**WHAT TO PRODUCE:**
Once the line with "L'amicizia è il" is found in the entries below, print it and each following line exactly, stopping after the line with "Füchse-Trainer Bob Hanning"; print nothing else.

**INPUT DATA:**

# # # #

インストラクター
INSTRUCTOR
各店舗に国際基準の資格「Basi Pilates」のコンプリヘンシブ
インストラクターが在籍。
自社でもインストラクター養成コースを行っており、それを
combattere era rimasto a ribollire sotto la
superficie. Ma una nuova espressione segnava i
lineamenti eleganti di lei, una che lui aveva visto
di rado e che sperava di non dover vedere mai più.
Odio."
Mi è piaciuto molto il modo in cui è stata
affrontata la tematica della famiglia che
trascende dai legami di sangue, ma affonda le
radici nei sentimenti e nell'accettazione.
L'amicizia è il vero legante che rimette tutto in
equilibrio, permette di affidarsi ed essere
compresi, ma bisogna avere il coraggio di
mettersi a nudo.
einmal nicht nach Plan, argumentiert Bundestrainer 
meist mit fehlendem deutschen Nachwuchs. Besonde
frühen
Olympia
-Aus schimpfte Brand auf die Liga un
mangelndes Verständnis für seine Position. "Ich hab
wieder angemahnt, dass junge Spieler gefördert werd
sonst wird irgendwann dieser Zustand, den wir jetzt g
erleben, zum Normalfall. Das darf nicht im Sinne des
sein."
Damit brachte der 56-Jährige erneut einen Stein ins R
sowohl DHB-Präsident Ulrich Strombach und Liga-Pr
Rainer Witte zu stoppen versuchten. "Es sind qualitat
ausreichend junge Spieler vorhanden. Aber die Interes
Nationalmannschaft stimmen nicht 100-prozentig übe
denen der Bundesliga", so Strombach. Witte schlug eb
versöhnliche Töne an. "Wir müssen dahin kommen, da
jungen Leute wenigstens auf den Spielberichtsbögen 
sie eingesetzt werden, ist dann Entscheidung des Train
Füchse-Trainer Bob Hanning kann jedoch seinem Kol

# # # #

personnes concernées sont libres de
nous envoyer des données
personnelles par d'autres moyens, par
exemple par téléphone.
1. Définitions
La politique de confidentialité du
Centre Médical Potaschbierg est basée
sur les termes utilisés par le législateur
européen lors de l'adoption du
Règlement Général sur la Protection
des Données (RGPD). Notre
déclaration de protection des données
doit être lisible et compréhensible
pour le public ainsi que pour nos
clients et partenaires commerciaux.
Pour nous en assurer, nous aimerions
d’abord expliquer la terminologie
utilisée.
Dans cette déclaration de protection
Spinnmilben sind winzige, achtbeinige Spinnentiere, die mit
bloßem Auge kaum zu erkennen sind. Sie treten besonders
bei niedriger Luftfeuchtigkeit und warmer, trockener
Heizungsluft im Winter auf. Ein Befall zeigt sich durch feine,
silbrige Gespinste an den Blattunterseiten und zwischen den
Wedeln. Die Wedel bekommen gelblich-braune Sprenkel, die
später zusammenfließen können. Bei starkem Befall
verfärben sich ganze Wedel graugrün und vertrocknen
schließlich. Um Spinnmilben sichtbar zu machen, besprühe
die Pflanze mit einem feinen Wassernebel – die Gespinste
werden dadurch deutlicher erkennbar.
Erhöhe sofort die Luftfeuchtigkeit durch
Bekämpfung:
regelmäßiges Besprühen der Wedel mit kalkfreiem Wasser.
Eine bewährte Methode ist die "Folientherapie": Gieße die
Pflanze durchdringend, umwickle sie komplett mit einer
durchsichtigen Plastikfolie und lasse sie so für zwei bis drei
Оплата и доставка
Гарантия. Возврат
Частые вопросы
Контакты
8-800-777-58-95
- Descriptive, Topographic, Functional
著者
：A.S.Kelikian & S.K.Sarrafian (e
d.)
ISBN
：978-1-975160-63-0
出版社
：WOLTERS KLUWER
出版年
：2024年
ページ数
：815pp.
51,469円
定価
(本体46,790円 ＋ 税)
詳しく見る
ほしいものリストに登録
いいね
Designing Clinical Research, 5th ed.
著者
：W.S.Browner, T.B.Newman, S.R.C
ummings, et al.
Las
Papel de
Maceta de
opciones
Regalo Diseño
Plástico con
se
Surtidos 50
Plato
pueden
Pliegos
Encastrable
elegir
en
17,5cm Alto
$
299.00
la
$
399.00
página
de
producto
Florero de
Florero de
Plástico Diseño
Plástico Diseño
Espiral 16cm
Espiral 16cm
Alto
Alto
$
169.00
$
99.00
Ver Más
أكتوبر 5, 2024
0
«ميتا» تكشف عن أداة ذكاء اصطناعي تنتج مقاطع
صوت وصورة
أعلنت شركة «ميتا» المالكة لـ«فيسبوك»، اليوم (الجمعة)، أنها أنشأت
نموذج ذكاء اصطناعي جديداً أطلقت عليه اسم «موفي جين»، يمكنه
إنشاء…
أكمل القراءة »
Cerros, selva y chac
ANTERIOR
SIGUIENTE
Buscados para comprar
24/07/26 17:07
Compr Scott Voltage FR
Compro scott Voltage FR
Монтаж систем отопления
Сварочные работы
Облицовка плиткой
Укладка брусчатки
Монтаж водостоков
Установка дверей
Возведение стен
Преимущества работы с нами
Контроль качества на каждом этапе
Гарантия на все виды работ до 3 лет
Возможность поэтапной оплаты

# # # #

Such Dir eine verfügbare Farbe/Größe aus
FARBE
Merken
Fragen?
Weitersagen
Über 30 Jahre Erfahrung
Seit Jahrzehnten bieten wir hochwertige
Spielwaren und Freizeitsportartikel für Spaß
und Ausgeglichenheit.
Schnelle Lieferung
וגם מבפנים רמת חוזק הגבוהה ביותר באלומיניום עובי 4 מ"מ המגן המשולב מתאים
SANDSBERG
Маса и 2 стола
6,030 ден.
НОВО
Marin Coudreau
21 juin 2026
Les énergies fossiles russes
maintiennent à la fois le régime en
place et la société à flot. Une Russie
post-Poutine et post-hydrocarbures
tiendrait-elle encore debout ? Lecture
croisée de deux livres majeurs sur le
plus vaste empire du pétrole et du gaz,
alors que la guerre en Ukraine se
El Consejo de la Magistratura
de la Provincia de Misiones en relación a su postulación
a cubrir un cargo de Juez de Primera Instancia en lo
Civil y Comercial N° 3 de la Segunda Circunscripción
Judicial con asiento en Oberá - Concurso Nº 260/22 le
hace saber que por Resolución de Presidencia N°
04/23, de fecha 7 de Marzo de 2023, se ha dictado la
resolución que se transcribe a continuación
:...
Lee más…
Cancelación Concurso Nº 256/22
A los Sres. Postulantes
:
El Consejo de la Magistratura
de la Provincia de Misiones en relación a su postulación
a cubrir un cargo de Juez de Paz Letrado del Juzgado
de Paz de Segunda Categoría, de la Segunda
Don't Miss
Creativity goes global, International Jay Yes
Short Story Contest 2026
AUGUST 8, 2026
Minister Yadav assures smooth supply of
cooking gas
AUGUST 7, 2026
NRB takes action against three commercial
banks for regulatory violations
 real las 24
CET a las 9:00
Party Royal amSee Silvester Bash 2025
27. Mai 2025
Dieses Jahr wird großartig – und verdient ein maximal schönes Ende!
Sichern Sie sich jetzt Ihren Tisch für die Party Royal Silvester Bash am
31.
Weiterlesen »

# # # #

**SOLUTION TO THIS TASK:**
L'amicizia è il vero legante che rimette tutto in
equilibrio, permette di affidarsi ed essere
compresi, ma bisogna avere il coraggio di
mettersi a nudo.
einmal nicht nach Plan, argumentiert Bundestrainer 
meist mit fehlendem deutschen Nachwuchs. Besonde
frühen
Olympia
-Aus schimpfte Brand auf die Liga un
mangelndes Verständnis für seine Position. "Ich hab
wieder angemahnt, dass junge Spieler gefördert werd
sonst wird irgendwann dieser Zustand, den wir jetzt g
erleben, zum Normalfall. Das darf nicht im Sinne des
sein."
Damit brachte der 56-Jährige erneut einen Stein ins R
sowohl DHB-Präsident Ulrich Strombach und Liga-Pr
Rainer Witte zu stoppen versuchten. "Es sind qualitat
ausreichend junge Spieler vorhanden. Aber die Interes
Nationalmannschaft stimmen nicht 100-prozentig übe
denen der Bundesliga", so Strombach. Witte schlug eb
versöhnliche Töne an. "Wir müssen dahin kommen, da
jungen Leute wenigstens auf den Spielberichtsbögen 
sie eingesetzt werden, ist dann Entscheidung des Train
Füchse-Trainer Bob Hanning kann jedoch seinem Kol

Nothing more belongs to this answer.